The strength of the play lies in the powerful interactions between characters. The dialogue was very real and very poignant. Certain relationships between characters produce tangible chemistry. West and Mgwaba nail the quarrelsome mother-daughter pair. Anthony Baglini nails his character as the father, complete with dad-like voice, inflections and facial expressions. Lovers Joseph and Anthony, played by Ways and director Anthony Murphy, feel like a real couple.
“Out of Orbit” is short and sweet: the play portrays the social stigma and difficulties of coming out of the closet for a whole family, but is more of a snapshot of a family than a story about being bisexual. As the title suggests, there was an overarching solar system metaphor for the dynamics of a family, reminiscent of something Lorca would write.
In one scene from “Out of Orbit,” Nora, the mother, talks to Anthony, her son’s boyfriend, as he waits to use the bathroom. In a highly relatable awkward conversation-to-have-with-your-boyfriend’s-mom moment, Nora asks if her son loves Anthony. Anthony says yes and reveals that he doesn’t say “I love you” back. Nora is offended that her son doesn’t get an “I love you” in return.
Anthony is clearly torn, not knowing if he’s ready to say “I love you,” while his boyfriend is showering oblivious to the excessively inappropriate conversation occurring outside. The audience is reminded that some struggles are common to all romantic relationships no matter the sex or sexual preference of the partners.

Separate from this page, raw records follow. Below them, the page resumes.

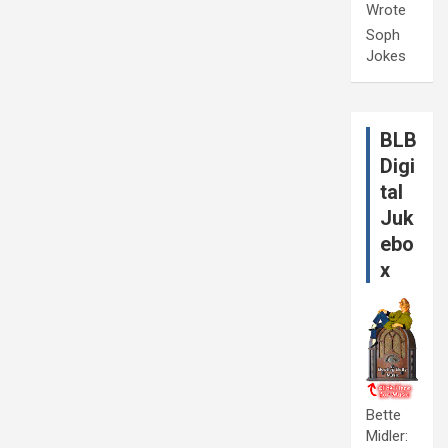
Wrote
Soph
Jokes
BLB
Digi
tal
Juk
ebo
x
Bette
Midler:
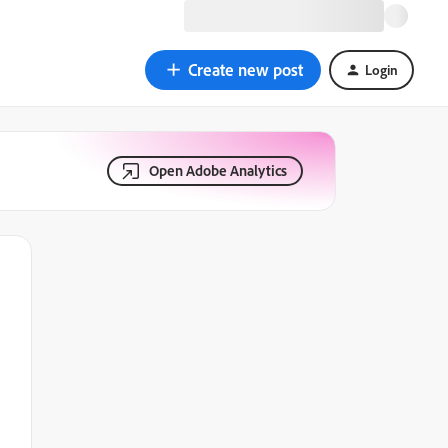
Create new post
Login
Open Adobe Analytics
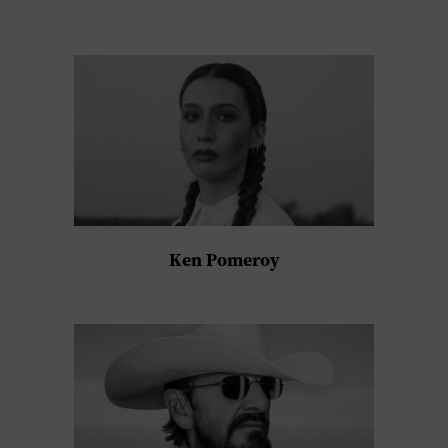
Ken Pomeroy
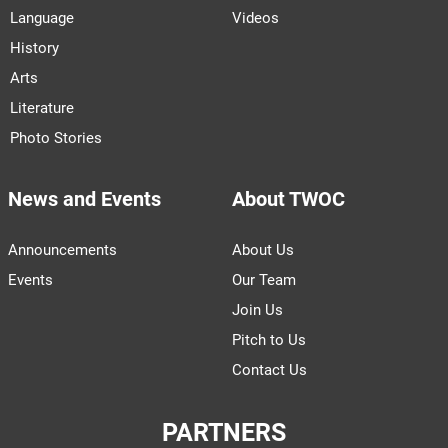
Language
Videos
History
Arts
Literature
Photo Stories
News and Events
About TWOC
Announcements
About Us
Events
Our Team
Join Us
Pitch to Us
Contact Us
PARTNERS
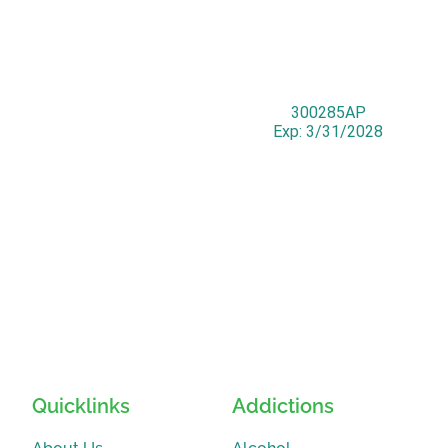
300285AP
Exp: 3/31/2028
Quicklinks
Addictions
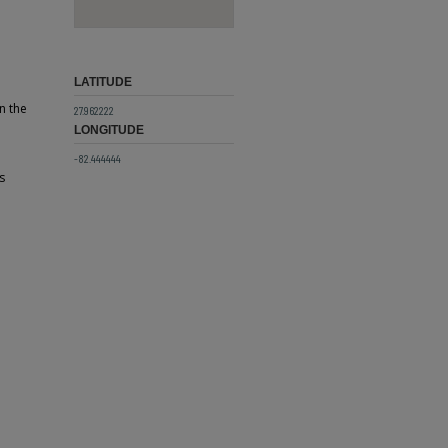
LATITUDE
n the
27.962222
LONGITUDE
-82.444444
s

After intermission came the program’s second one-act, Zachary Wendeln’s “Beneath My Skin.” Directed by Joey Doyle, the act centered on Thomas, played by Paul Kuczynski in middle age and Jacob Schrimpf in the character’s youth, and his struggle to come out during the uber-conservative early 1960s and again in the AIDS-wrought ’80s.
Scene by scene the play flips between the ’60s and ’80s, weaving together a story about Thomas and his first homosexual lover Marshall, played by Kelly Burgess, and his changing relationship with his sister and daughter, both played by a snarky, snappy Emmy Schoenbauer.
There are also two sympathetic beard characters in the play, both portrayed by Caroline McKee, and the actors’ double in roles created obvious parallels between the roles fulfilled by their characters.
Every scene begins with a song, cueing the audience into the decade. I have to applaud Wendeln with his music selection — every song fit the emotion of the scene perfectly and could be considered a classic with little debate.
The play draws a comparison between protagonist Thomas and poet W.H. Auden, which is particularly pretty and tragic when Auden is quoted in a scene. The dialogue in “Beneath My Skin” was beautifully written, flowery, pensive and highly quotable.
The play seems to make a few references to our school’s own culture when it depicted the conservative 1960s. Thomas attends a Catholic university and watches his lover “ring-by-spring” a female student. The falsity, and the forced and unwise nature of the gesture is palpable to the whole audience.
Both one-act plays, “Out of Orbit” and “Beneath My Skin,” are incredibly well acted and well written. The production was intimate and special. Sitting in a small audience at DPAC, it was clear how much talent was concentrated in these performances.
Each play felt essential to the Notre Dame community. Its actors said things that were uncomfortable, and I felt uncomfortable watching many scenes because of how much pain was expressed. Both acts felt like taking the bandage off a wound and letting it greet the stinging air.
Notre Dame’s LGBTQ community has come so far in just the past four or five years and the ND Theatre NOW! production stands as a testament to progress.